Tandoori chicken and chicken tikka are bright red/orange dishes, which have been marinated with yoghurt and spices like garam masala (a blend of various ground spices like peppercorns, cloves, cardamon, nutmeg etc), garlic, ginger, cumin, turmeric, cayenne pepper and red chilli powder (which gives it its colour).
Tandoori chicken is cooked with the bone on and is usually marinated over night.
Chicken tikka is boneless and cooked as skewers.
In the UK, the tikka was developed to be served with a spicy sauce and hence the famous “chicken tikka masala” was born (yup you read right, this famous Indian food dish is in fact born in the UK not India!)
#3 PANEER, HEAVENLY INDIAN CHEESE
Paneer is another yummy favourite of ours, popular in north India.
Paneer is a soft white fresh cheese, which doesn’t melt (Stefan compares it to a softer version of the Cypriot halloumi cheese).
Paneer is used to make a variety of tasty curries, popular with vegetarians.
Amongst the many different types of paneer dishes, we particularly liked mutter paneer (with peas), palak paneer (with spinach) and kadai paneer – so named because it is cooked in a “kadai” pan, similar to a Chinese wok but with more depth:
South Indian food
South Indian food is unique because of the use of coconut as a base for almost every dish.

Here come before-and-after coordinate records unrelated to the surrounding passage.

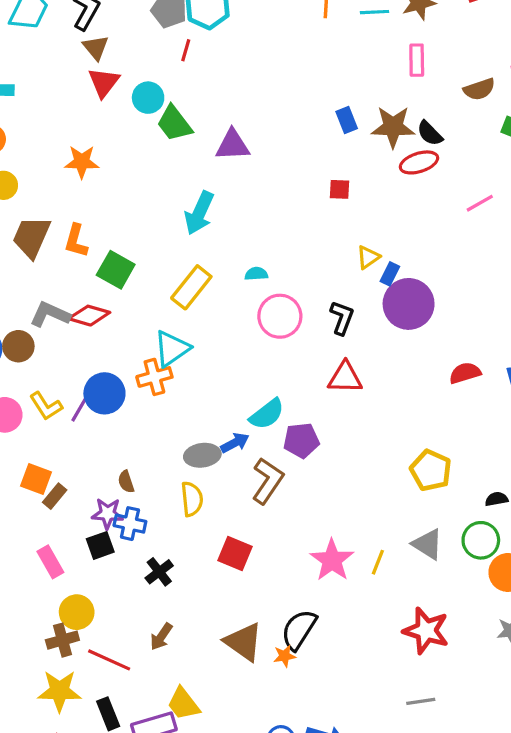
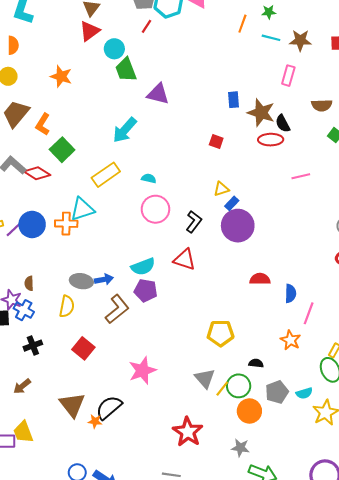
cyan semicircle: (267, 414) -> (143, 267), moved
yellow pentagon: (431, 470) -> (221, 333), turned 30
yellow line: (378, 562) -> (222, 389), moved

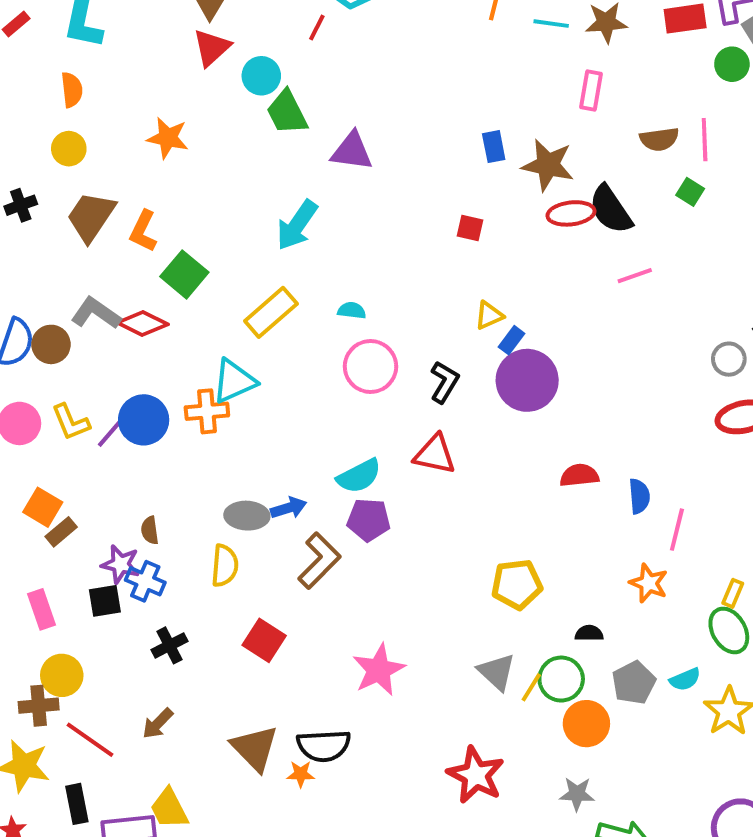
black semicircle: (283, 124) -> (611, 210), moved, size x1.5
black semicircle: (109, 408) -> (324, 746), turned -136

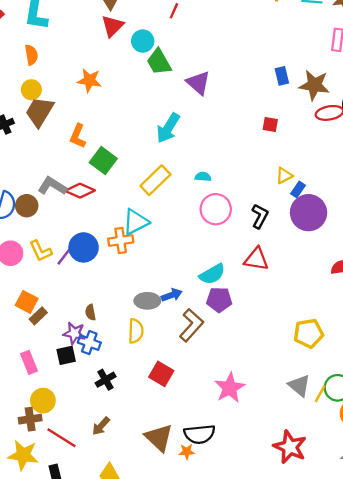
purple triangle: (352, 151) -> (198, 83), turned 36
brown trapezoid: (91, 217) -> (39, 112), moved

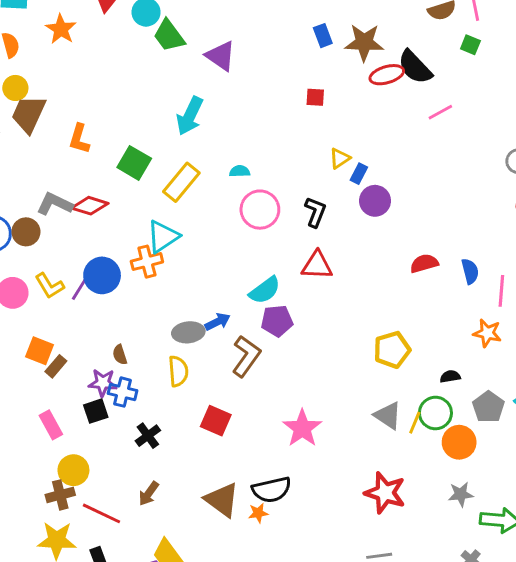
orange star: (89, 80) -> (61, 29), moved, turned 30
green square: (103, 160) -> (134, 163), moved
purple circle: (309, 213) -> (375, 201), size x0.7

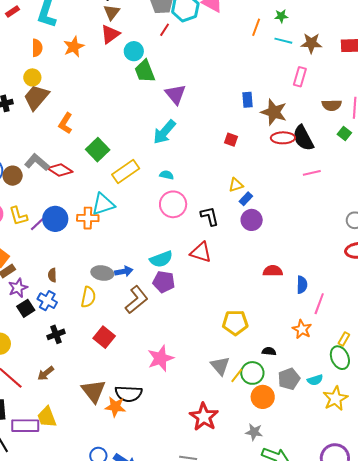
cyan arrow: (190, 116) -> (164, 132), moved
black L-shape: (315, 212) -> (210, 216), turned -50
purple star: (103, 383) -> (18, 288), moved, turned 30
black square: (96, 411) -> (26, 308), turned -30
orange star: (258, 513) -> (115, 407), size x1.5

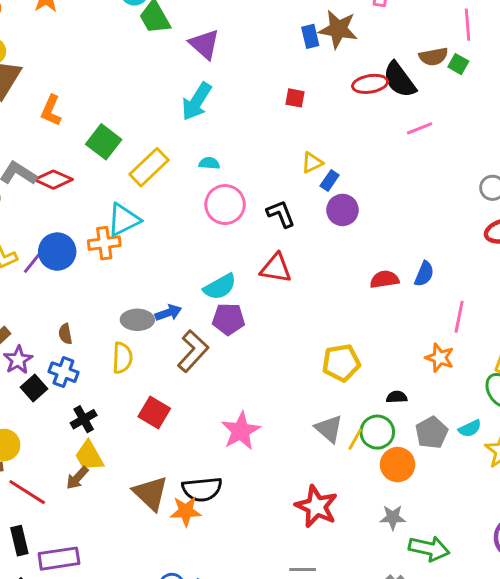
brown semicircle: (332, 105) -> (433, 57), moved
brown star: (274, 112) -> (338, 29), moved
blue semicircle: (302, 285) -> (424, 274), moved, turned 30
yellow trapezoid: (47, 417) -> (89, 456), moved

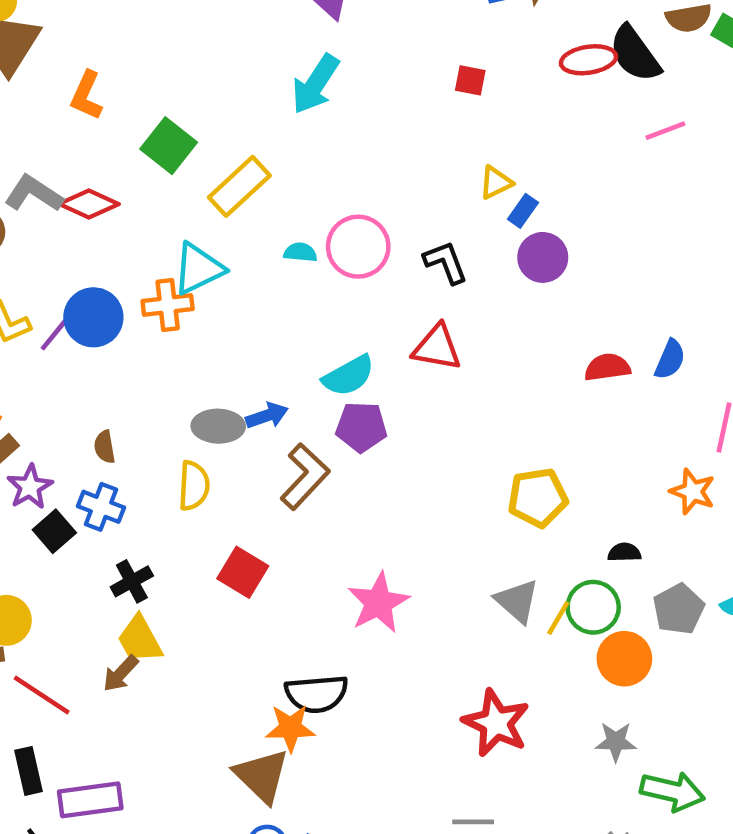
cyan semicircle: (209, 163) -> (300, 252), moved
brown triangle: (151, 493) -> (262, 776), moved

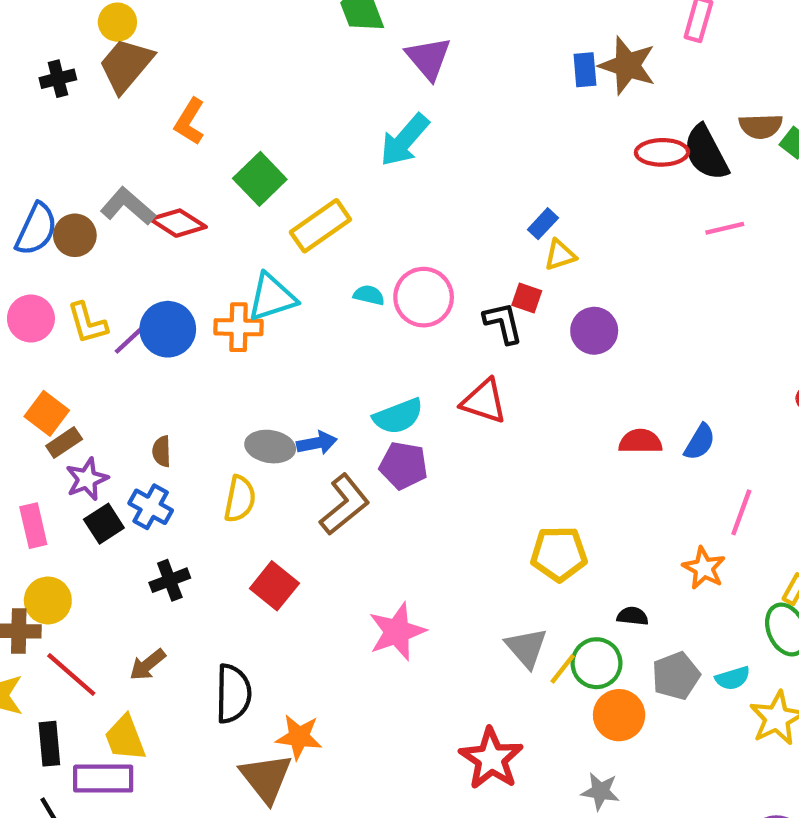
red square: (470, 80) -> (527, 298), moved
blue rectangle: (523, 211) -> (543, 224), moved
yellow trapezoid: (140, 639) -> (125, 738), moved
black semicircle: (316, 694) -> (233, 694), moved, turned -92

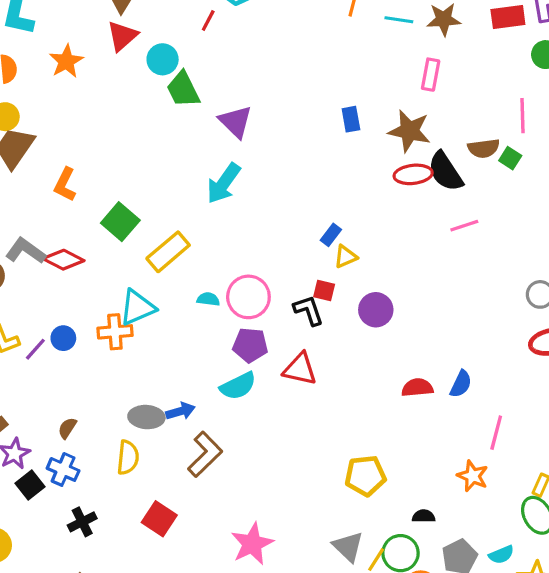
brown star: (627, 65) -> (409, 131), moved
blue circle: (168, 329) -> (63, 338), size x0.6
brown semicircle: (162, 451) -> (67, 428), turned 40
purple pentagon: (403, 465) -> (250, 345), moved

The spices used are differ a little bit from North Indian cuisines, for example, cumin is more popular in north India whereas in the south, tamarind and mustard seeds are preferred.
#4 SOUTH INDIAN BREAKFAST CURRIES
A curry for breakfast? Yup, and they’re damn tasty!

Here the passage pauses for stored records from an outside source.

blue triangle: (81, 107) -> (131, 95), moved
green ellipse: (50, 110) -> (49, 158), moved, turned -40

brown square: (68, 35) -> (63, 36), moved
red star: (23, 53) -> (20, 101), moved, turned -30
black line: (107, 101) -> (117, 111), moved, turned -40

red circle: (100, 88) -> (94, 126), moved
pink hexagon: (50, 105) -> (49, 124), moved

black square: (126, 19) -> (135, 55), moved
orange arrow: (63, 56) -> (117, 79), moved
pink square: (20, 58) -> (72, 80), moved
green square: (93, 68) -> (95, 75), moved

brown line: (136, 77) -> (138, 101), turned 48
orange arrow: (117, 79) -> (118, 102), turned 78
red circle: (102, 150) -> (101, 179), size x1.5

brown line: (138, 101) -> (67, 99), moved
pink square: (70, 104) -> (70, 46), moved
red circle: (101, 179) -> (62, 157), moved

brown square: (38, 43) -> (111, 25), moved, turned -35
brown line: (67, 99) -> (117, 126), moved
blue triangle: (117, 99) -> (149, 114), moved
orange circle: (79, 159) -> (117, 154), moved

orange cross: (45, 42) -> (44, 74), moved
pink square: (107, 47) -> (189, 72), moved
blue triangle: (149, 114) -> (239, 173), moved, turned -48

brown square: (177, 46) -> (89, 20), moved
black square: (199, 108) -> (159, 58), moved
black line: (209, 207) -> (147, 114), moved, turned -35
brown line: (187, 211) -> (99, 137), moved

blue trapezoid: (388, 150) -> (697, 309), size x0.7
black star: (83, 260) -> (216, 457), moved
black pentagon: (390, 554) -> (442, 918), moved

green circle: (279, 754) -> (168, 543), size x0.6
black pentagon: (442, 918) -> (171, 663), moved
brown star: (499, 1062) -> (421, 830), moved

Another popular breakfast dish, particularly in Kerala, is puttu (or pittu).
These are steamed cylinders of ground rice layered with coconut and served with side dishes like chickpeas curry.

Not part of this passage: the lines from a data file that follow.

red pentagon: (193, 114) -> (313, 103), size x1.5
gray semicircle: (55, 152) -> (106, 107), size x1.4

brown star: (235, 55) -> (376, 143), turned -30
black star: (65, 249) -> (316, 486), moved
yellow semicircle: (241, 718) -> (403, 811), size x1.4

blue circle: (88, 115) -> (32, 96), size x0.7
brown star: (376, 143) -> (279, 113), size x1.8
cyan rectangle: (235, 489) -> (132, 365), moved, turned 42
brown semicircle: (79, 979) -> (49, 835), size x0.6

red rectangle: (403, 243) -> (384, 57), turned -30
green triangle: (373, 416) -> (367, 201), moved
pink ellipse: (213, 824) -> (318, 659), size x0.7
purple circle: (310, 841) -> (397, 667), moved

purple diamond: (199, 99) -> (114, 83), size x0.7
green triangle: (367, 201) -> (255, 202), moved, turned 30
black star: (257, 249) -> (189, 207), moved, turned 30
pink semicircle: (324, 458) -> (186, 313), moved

Puttus are made in a specifically designed phallic shaped steamer:
#5 BARFI, INDIAN SWEETS
India is an awesome place if you have a sweet tooth. Barfi are small square or diamond shaped Indian treaties made from condensed milk and sugar.
Different types of barfi include badam (almonds), pista (pistachios) and kaaju (cashew nuts). Fruits are also used to enhance the flavour, like mango and coconut, as well as spices like cardamon and rose water.
Barfi are delicious and completely captivated us, especially in this barfi bakery in Jaipur:
Our favourite Indian drinks
Lassi is the popular yoghurt based drink in India, which can be salted or sweet.
The traditional salty lassi is more popular in North India and flavoured with spices like ground cumin. They reminded us a lot of the salted yoghurt drink, ayran, popular in Turkey and Arabic countries.
Sweetened lassis are flavoured with fruits instead of spices. The most popular is banana and mango and taste more like smoothies or milkshakes.
Another popular lassi is “bhang” lassi, made from cannabis buds and leaves mixed into a paste with milk, ghee and spices. And yes, it’s apparently legal in most parts of India.
#7 CHAI, INDIAN TEA
India is one of the world’s largest exporters of tea along with China and Sri Lanka. Chai is the Indian (and also Greek!) word for tea.
An Indian chai is usually served milky and very sweet. Even more special is the delicious Chai Masala, which is milked tea flavoured with lots of spices like cardamon, cloves, cinnamon and many others.
Chai Masala is delicious and we highly recommend it.